Try it – From the entries below, gather every line containing the string "money".
┌─ Information shown
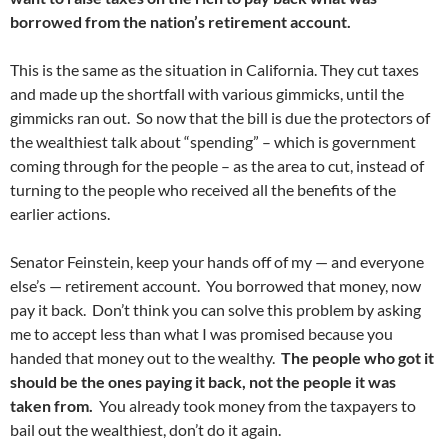
borrowed from the nation’s retirement account.
This is the same as the situation in California. They cut taxes
and made up the shortfall with various gimmicks, until the
gimmicks ran out. So now that the bill is due the protectors of
the wealthiest talk about “spending” – which is government
coming through for the people – as the area to cut, instead of
turning to the people who received all the benefits of the
earlier actions.
Senator Feinstein, keep your hands off of my — and everyone
else’s — retirement account. You borrowed that money, now
pay it back. Don’t think you can solve this problem by asking
me to accept less than what I was promised because you
handed that money out to the wealthy.
The people who got it
should be the ones paying it back, not the people it was
taken from.
You already took money from the taxpayers to
bail out the wealthiest, don’t do it again.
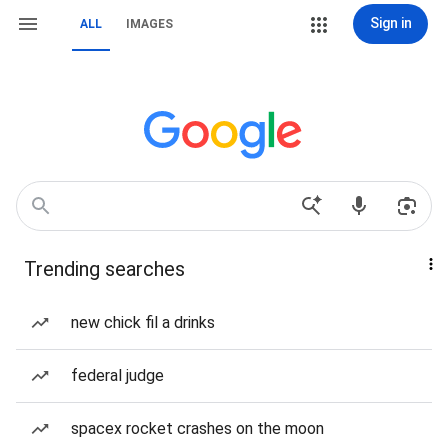
Sign in
ALL
IMAGES
Trending searches
new chick fil a drinks
federal judge
spacex rocket crashes on the moon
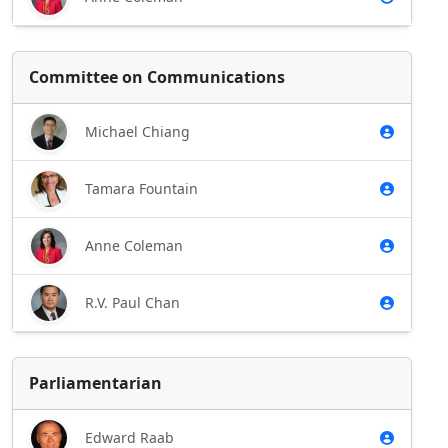
Committee on Communications
Michael Chiang
Tamara Fountain
Anne Coleman
R.V. Paul Chan
Parliamentarian
Edward Raab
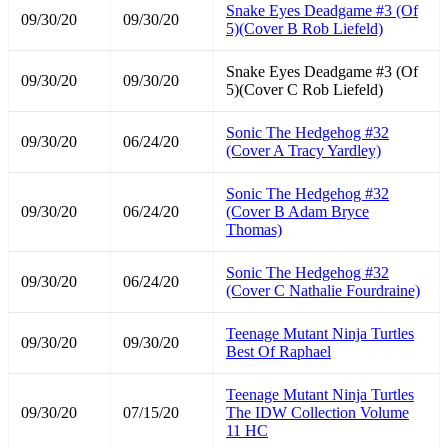
Snake Eyes Deadgame #3 (Of
09/30/20
09/30/20
5)(Cover B Rob Liefeld)
Snake Eyes Deadgame #3 (Of
09/30/20
09/30/20
5)(Cover C Rob Liefeld)
Sonic The Hedgehog #32
09/30/20
06/24/20
(Cover A Tracy Yardley)
Sonic The Hedgehog #32
09/30/20
06/24/20
(Cover B Adam Bryce
Thomas)
Sonic The Hedgehog #32
09/30/20
06/24/20
(Cover C Nathalie Fourdraine)
Teenage Mutant Ninja Turtles
09/30/20
09/30/20
Best Of Raphael
Teenage Mutant Ninja Turtles
09/30/20
07/15/20
The IDW Collection Volume
11 HC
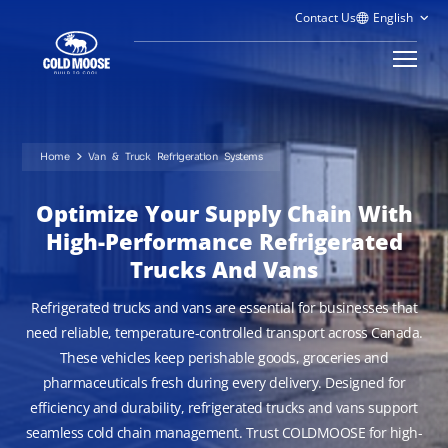
Contact Us
Home
Van & Truck Refrigeration Systems
Optimize Your Supply Chain With
High-Performance Refrigerated
Trucks And Vans
Refrigerated trucks and vans are essential for businesses that
need reliable, temperature-controlled transport across Canada.
These vehicles keep perishable goods, groceries and
pharmaceuticals fresh during every delivery. Designed for
efficiency and durability, refrigerated trucks and vans support
seamless cold chain management. Trust COLDMOOSE for high-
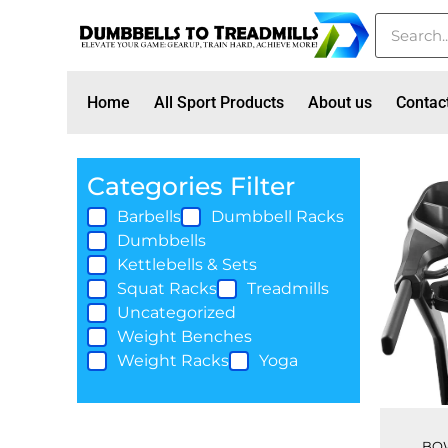
Home
All Sport Products
About us
Contac
Categories Filter
Barbells
Dumbbell Racks
Dumbbells
Kettlebells & Sets
Squat Racks
Treadmills
Uncategorized
Weight Benches
Weight Racks
Yoga
BOW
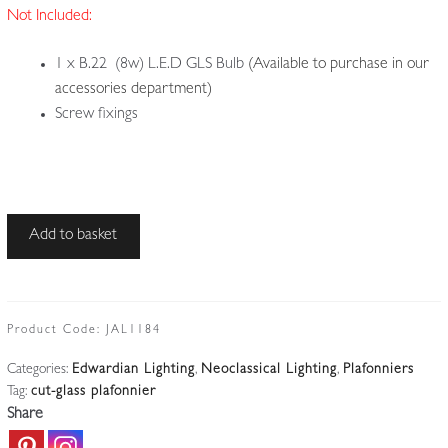
Not Included:
1 x B.22 (8w) L.E.D GLS Bulb
(Available to purchase in our
accessories department)
Screw fixings
Unsigned
Add to basket
|
Rare
Cut-
glass
Product Code:
JAL1184
Plafonnier
Categories:
Edwardian Lighting
,
Neoclassical Lighting
,
Plafonniers
|
Tag:
cut-glass plafonnier
England
Share
c.1905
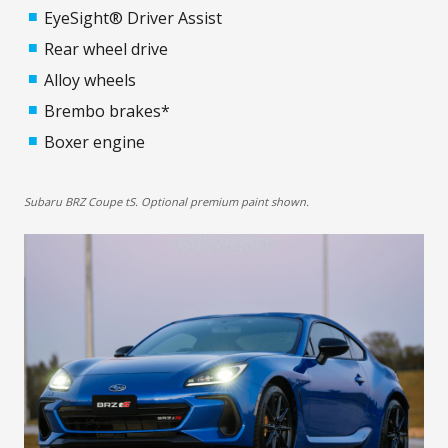
EyeSight® Driver Assist
Rear wheel drive
Alloy wheels
Brembo brakes*
Boxer engine
Subaru BRZ Coupe tS. Optional premium paint shown.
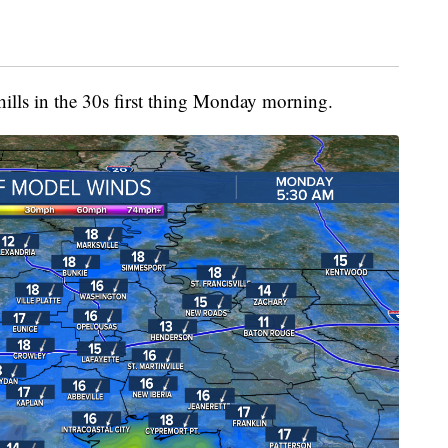
hills in the 30s first thing Monday morning.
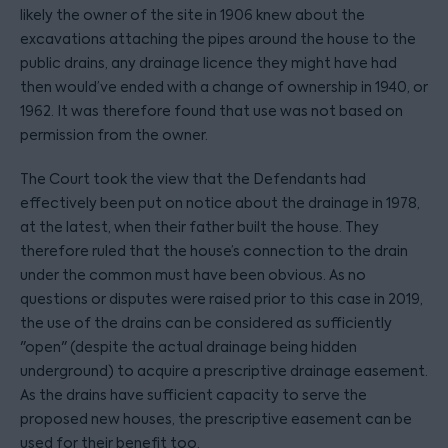
likely the owner of the site in 1906 knew about the
excavations attaching the pipes around the house to the
public drains, any drainage licence they might have had
then would’ve ended with a change of ownership in 1940, or
1962. It was therefore found that use was not based on
permission from the owner.
The Court took the view that the Defendants had
effectively been put on notice about the drainage in 1978,
at the latest, when their father built the house. They
therefore ruled that the house’s connection to the drain
under the common must have been obvious. As no
questions or disputes were raised prior to this case in 2019,
the use of the drains can be considered as sufficiently
"open" (despite the actual drainage being hidden
underground) to acquire a prescriptive drainage easement.
As the drains have sufficient capacity to serve the
proposed new houses, the prescriptive easement can be
used for their benefit too.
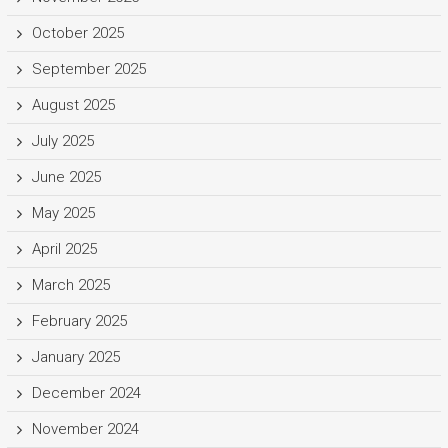
October 2025
September 2025
August 2025
July 2025
June 2025
May 2025
April 2025
March 2025
February 2025
January 2025
December 2024
November 2024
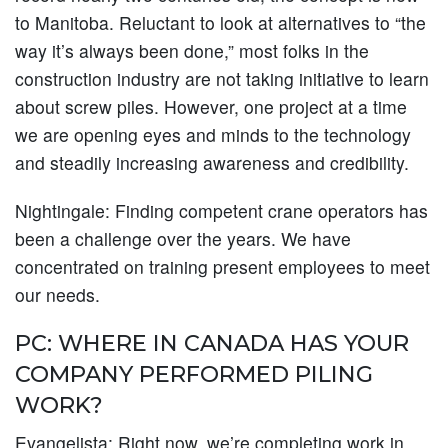
to Manitoba. Reluctant to look at alternatives to “the
way it’s always been done,” most folks in the
construction industry are not taking initiative to learn
about screw piles. However, one project at a time
we are opening eyes and minds to the technology
and steadily increasing awareness and credibility.
Nightingale:
Finding competent crane operators has
been a challenge over the years. We have
concentrated on training present employees to meet
our needs.
PC: WHERE IN CANADA HAS YOUR
COMPANY PERFORMED PILING
WORK?
Evangelista:
Right now, we’re completing work in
└─
Exercise output –
else’s — retirement account. You borrowed that money, now
handed that money out to the wealthy.
You already took money from the taxpayers to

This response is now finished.